Your instructions
In the material below, list every line carrying the string "combobox".

Data provided
● ● ● ●

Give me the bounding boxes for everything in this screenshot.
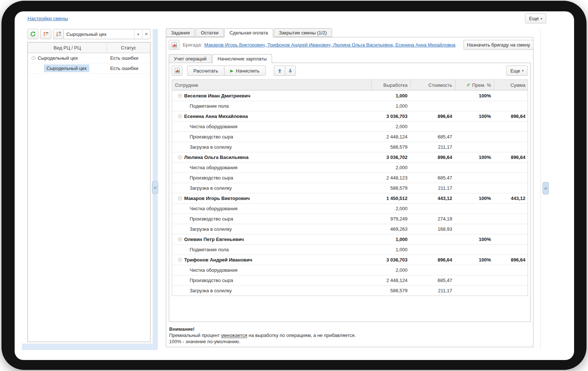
workcenter-combobox-value: Сыродельный цех	[64, 31, 134, 37]
cell-stoimost: 896,64	[410, 155, 455, 160]
cell-stoimost: 211,17	[410, 185, 455, 191]
shift-settings-link[interactable]: Настройки смены	[27, 16, 68, 21]
operation-row[interactable]: Загрузка в солилку586,579211,17	[172, 142, 528, 152]
warning-line1: Премиальный процент умножается на вырабо…	[169, 333, 356, 338]
operation-row[interactable]: Чистка оборудования2,000	[172, 121, 528, 131]
calculate-button[interactable]: Рассчитать	[187, 66, 224, 76]
col-sum: Сумма	[494, 80, 528, 90]
operation-row[interactable]: Подметание пола1,000	[172, 244, 528, 255]
chevron-left-icon: <	[544, 186, 547, 191]
expand-tree-button[interactable]	[53, 29, 64, 39]
tree-row[interactable]: −Сыродельный цехЕсть ошибки	[28, 53, 150, 63]
chevron-left-icon: <	[154, 185, 157, 190]
operation-row[interactable]: Производство сыра2 448,123685,47	[172, 172, 528, 183]
cell-stoimost: 211,17	[410, 144, 455, 150]
tab-active[interactable]: Сдельная оплата	[224, 28, 273, 37]
salary-table-header: Сотрудник Выработка Стоимость ✎Прем. % С…	[172, 80, 528, 90]
tree-row[interactable]: Сыродельный цехЕсть ошибки	[28, 63, 150, 74]
col-premium: ✎Прем. %	[455, 80, 494, 90]
cell-stoimost: 685,47	[410, 278, 455, 283]
workcenter-combobox[interactable]: Сыродельный цех ▾ ✕	[63, 29, 150, 39]
combobox-clear-button[interactable]: ✕	[142, 29, 150, 39]
chevron-down-icon: ▾	[137, 32, 139, 36]
brigade-report-button[interactable]	[169, 40, 179, 50]
app-window: Настройки смены Еще ▾	[15, 11, 574, 360]
chevron-down-icon: ▾	[522, 69, 524, 73]
combobox-dropdown-button[interactable]: ▾	[134, 29, 142, 39]
operation-row[interactable]: Загрузка в солилку586,579211,17	[172, 285, 528, 296]
employee-group-row[interactable]: −Веселков Иван Дмитриевич1,000100%	[172, 90, 528, 101]
employee-group-row[interactable]: −Трифонов Андрей Иванович3 036,703896,64…	[172, 255, 528, 265]
cell-stoimost: 443,12	[410, 196, 455, 201]
collapse-right-panel-button[interactable]: <	[543, 182, 549, 194]
cell-vyrabotka: 1,000	[371, 93, 410, 99]
tab-1[interactable]: Остатки	[196, 28, 223, 37]
arrow-up-icon	[278, 68, 282, 73]
refresh-icon	[30, 31, 36, 37]
operation-row[interactable]: Загрузка в солилку469,263168,93	[172, 224, 528, 234]
cell-prem: 100%	[455, 114, 494, 119]
collapse-node-icon[interactable]: −	[31, 56, 36, 60]
cell-prem: 100%	[455, 155, 494, 160]
window-more-button[interactable]: Еще ▾	[525, 14, 546, 23]
refresh-button[interactable]	[27, 29, 38, 39]
employee-group-row[interactable]: −Люлина Ольга Васильевна3 036,702896,641…	[172, 152, 528, 162]
right-splitter[interactable]	[540, 29, 541, 350]
operation-row[interactable]: Загрузка в солилку586,579211,17	[172, 183, 528, 193]
tree-row-status: Есть ошибки	[107, 66, 150, 71]
tree-row-name[interactable]: Сыродельный цех	[44, 64, 89, 72]
collapse-left-panel-button[interactable]: <	[152, 181, 158, 194]
operation-row[interactable]: Производство сыра979,249274,19	[172, 214, 528, 224]
employee-group-row[interactable]: −Есенина Анна Михайловна3 036,703896,641…	[172, 111, 528, 121]
collapse-group-icon[interactable]: −	[178, 237, 182, 241]
collapse-group-icon[interactable]: −	[178, 94, 182, 98]
cell-name: −Есенина Анна Михайловна	[172, 114, 371, 119]
operation-row[interactable]: Производство сыра2 448,124685,47	[172, 275, 528, 285]
tab-0[interactable]: Учет операций	[169, 54, 212, 63]
cell-stoimost: 896,64	[410, 257, 455, 263]
salary-toolbar: Рассчитать ▶Начислить Еще ▾	[172, 66, 528, 76]
collapse-group-icon[interactable]: −	[178, 196, 182, 200]
tab-active[interactable]: Начисление зарплаты	[212, 54, 272, 63]
cell-vyrabotka: 3 036,703	[371, 257, 410, 263]
collapse-group-icon[interactable]: −	[178, 155, 182, 159]
tab-3[interactable]: Закрытие смены (1/2)	[274, 28, 332, 37]
cell-vyrabotka: 2 448,124	[371, 134, 410, 140]
brigade-members-link[interactable]: Макаров Игорь Викторович, Трифонов Андре…	[204, 42, 455, 48]
tree-col-type: Вид РЦ / РЦ	[28, 42, 107, 53]
collapse-tree-button[interactable]	[40, 29, 51, 39]
cell-summa: 443,12	[494, 196, 528, 201]
move-down-button[interactable]	[285, 66, 296, 76]
employee-group-row[interactable]: −Олевин Петр Евгеньевич1,000100%	[172, 234, 528, 244]
tree-row-name[interactable]: Сыродельный цех	[38, 55, 78, 61]
employee-group-row[interactable]: −Макаров Игорь Викторович1 450,512443,12…	[172, 193, 528, 203]
tree-col-status: Статус	[107, 42, 150, 53]
cell-vyrabotka: 2 448,123	[371, 175, 410, 181]
play-icon: ▶	[230, 68, 233, 73]
salary-table-body: −Веселков Иван Дмитриевич1,000100%Подмет…	[172, 90, 528, 296]
operation-row[interactable]: Чистка оборудования2,000	[172, 265, 528, 275]
collapse-group-icon[interactable]: −	[178, 114, 182, 118]
cell-vyrabotka: 3 036,703	[371, 114, 410, 119]
accrue-button[interactable]: ▶Начислить	[224, 66, 266, 76]
tab-0[interactable]: Задания	[166, 28, 195, 37]
assign-brigade-button[interactable]: Назначить бригаду на смену	[464, 40, 533, 50]
salary-report-button[interactable]	[172, 66, 182, 76]
cell-prem: 100%	[455, 257, 494, 263]
move-up-button[interactable]	[274, 66, 285, 76]
cell-name: −Веселков Иван Дмитриевич	[172, 93, 371, 99]
cell-name: Производство сыра	[172, 134, 371, 140]
operation-row[interactable]: Чистка оборудования2,000	[172, 203, 528, 214]
collapse-group-icon[interactable]: −	[178, 258, 182, 262]
salary-more-button[interactable]: Еще ▾	[506, 66, 528, 76]
arrow-down-icon	[288, 68, 293, 73]
operation-row[interactable]: Чистка оборудования2,000	[172, 162, 528, 172]
operation-row[interactable]: Подметание пола1,000	[172, 101, 528, 111]
col-output: Выработка	[371, 80, 410, 90]
cell-vyrabotka: 1,000	[371, 237, 410, 242]
cell-name: Загрузка в солилку	[172, 226, 371, 232]
operation-row[interactable]: Производство сыра2 448,124685,47	[172, 131, 528, 142]
cell-summa: 896,64	[494, 257, 528, 263]
cell-name: Загрузка в солилку	[172, 144, 371, 150]
cell-vyrabotka: 2,000	[371, 165, 410, 170]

● ● ● ●

Written answer
workcenter-combobox-value: Сыродельный цех	[64, 31, 134, 37]
workcenter-combobox[interactable]: Сыродельный цех ▾ ✕	[63, 29, 150, 39]
combobox-clear-button[interactable]: ✕	[142, 29, 150, 39]
combobox-dropdown-button[interactable]: ▾	[134, 29, 142, 39]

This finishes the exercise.